I'm confused here. The baserunner's physical presence is irrelevant. A safe baserunner and an out baserunner both run across the base exactly the same way. The question isn't whether the baserunner is there but what we are going to call him - a safe baserunner or an out baserunner. Nobody needs to make him disappear (or alter reality in any other way) to call him an out baserunner.

Your not confused, you are just finding new ways to say the same thing. He was a safe baserunner at the moment he was called safe because the rules of baseball are that what an umpire calls is what has happened.

Selig has the power to overrule an umpire call and change the ruling, but he doesn't have the power to make it not have occurred.

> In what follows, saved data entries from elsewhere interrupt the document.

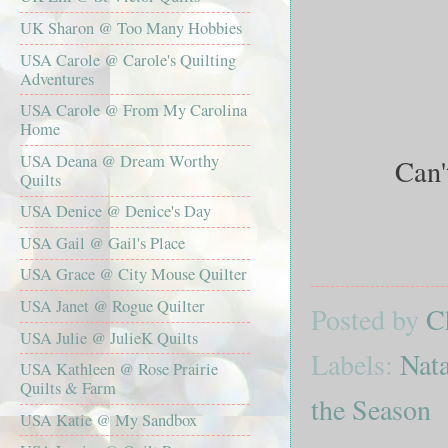
UK Sharon @ Too Many Hobbies
USA Carole @ Carole's Quilting
Adventures
USA Carole @ From My Carolina
Home
USA Deana @ Dream Worthy
Can't
Quilts
USA Denice @ Denice's Day
USA Gail @ Gail's Place
USA Grace @ City Mouse Quilter
USA Janet @ Rogue Quilter
Posted by
C
USA Julie @ JulieK Quilts
Labels:
Nata
USA Kathleen @ Rose Prairie
Quilts & Farm
the Season
USA Katie @ My Sandbox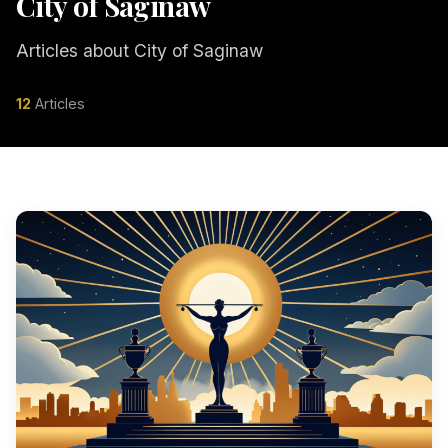
City of Saginaw
Articles about City of Saginaw
12
Articles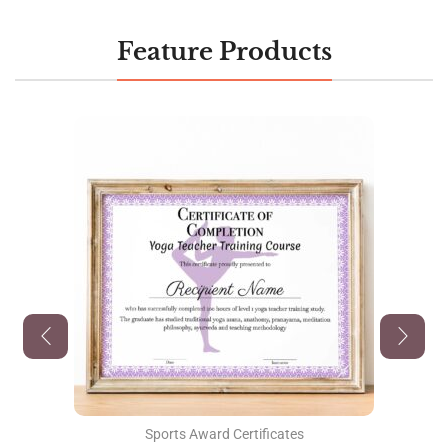
Feature Products
Sports Award Certificates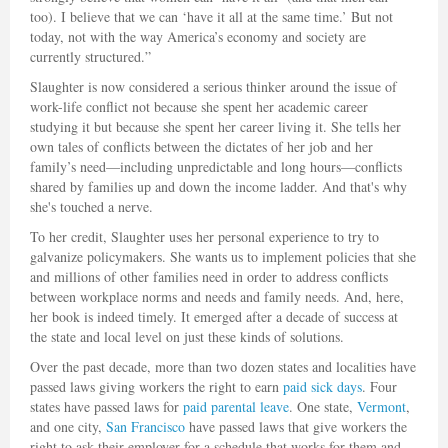
too). I believe that we can ‘have it all at the same time.’ But not
today, not with the way America’s economy and society are
currently structured.”
Slaughter is now considered a serious thinker around the issue of
work-life conflict not because she spent her academic career
studying it but because she spent her career living it. She tells her
own tales of conflicts between the dictates of her job and her
family’s need—including unpredictable and long hours—conflicts
shared by families up and down the income ladder. And that's why
she's touched a nerve.
To her credit, Slaughter uses her personal experience to try to
galvanize policymakers. She wants us to implement policies that she
and millions of other families need in order to address conflicts
between workplace norms and needs and family needs. And, here,
her book is indeed timely. It emerged after a decade of success at
the state and local level on just these kinds of solutions.
Over the past decade, more than two dozen states and localities have
passed laws giving workers the right to earn
paid sick days
. Four
states have passed laws for
paid parental leave
. One state,
Vermont
,
and one city,
San Francisco
have passed laws that give workers the
right to ask their employer for a schedule that works for them and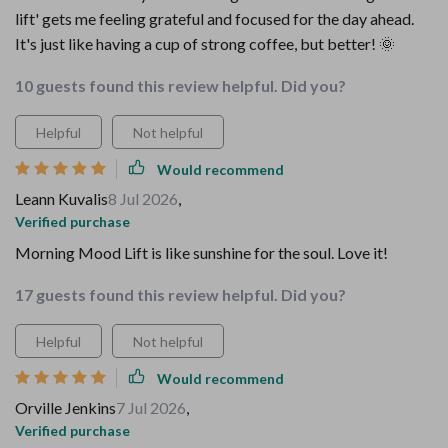
lift' gets me feeling grateful and focused for the day ahead.
It's just like having a cup of strong coffee, but better! 🌞
10 guests found this review helpful. Did you?
Helpful
Not helpful
Would recommend
Leann Kuvalis
8 Jul 2026
,
Verified purchase
Morning Mood Lift is like sunshine for the soul. Love it!
17 guests found this review helpful. Did you?
Helpful
Not helpful
Would recommend
Orville Jenkins
7 Jul 2026
,
Verified purchase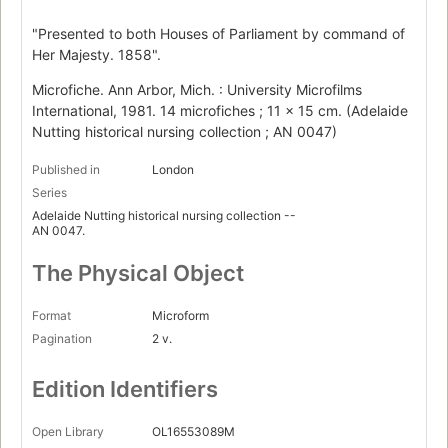
"Presented to both Houses of Parliament by command of
Her Majesty. 1858".
Microfiche. Ann Arbor, Mich. : University Microfilms
International, 1981. 14 microfiches ; 11 x 15 cm. (Adelaide
Nutting historical nursing collection ; AN 0047)
Published in
London
Series
Adelaide Nutting historical nursing collection --
AN 0047.
The Physical Object
Format
Microform
Pagination
2 v.
Edition Identifiers
Open Library
OL16553089M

He can make the runner now be out. He can't make him have been out at the moment. He can declare the game perfect, but he can't make it have been perfect, then.

But this question is exhausted. Let me ask one in return. As I've said, numbers of times, the game is what it was. Why do you care what Selig rules? You can rule yourself that it was perfect. Selig can change the record books, but he and you have exactly the same power to decide how to refer to reality. Call it perfect, encourage others to do so. If it was, it is. If it wasn't, it still won't be.
 
originally posted by Jonathan Loesberg:
He was a safe baserunner at the moment he was called safe because the rules of baseball are that what an umpire calls is what has happened.

Selig has the power to overrule an umpire call and change the ruling, but he doesn't have the power to make it not have occurred. He can make the runner now be out. He can't make him have been out at the moment.
But that's actually not true. The commissioner does indeed have the authority to rule retroactively and declare that the baserunner was out as of the moment the ball was caught.

As for why I care what Selig does, I simply believe that record books should reflect what everyone understands reality to be to the greatest extent possible. Suppose it were determined that the holder of, say, the world record for women's weightlifting was actually a man. Wouldn't you want that removed from the record books? The whole point of keeping the record book is to keep track of which women lifted the most weights, and to facilitate comparative discussions of female weightlifters over time. Neither interest is served by retaining a phony "record" which never belonged in the first place. Or would you argue that the man was actually a woman as of the moment he recorded the record because that's what the weightlifting referee (or judge or whatever one calls them) presumed at the time?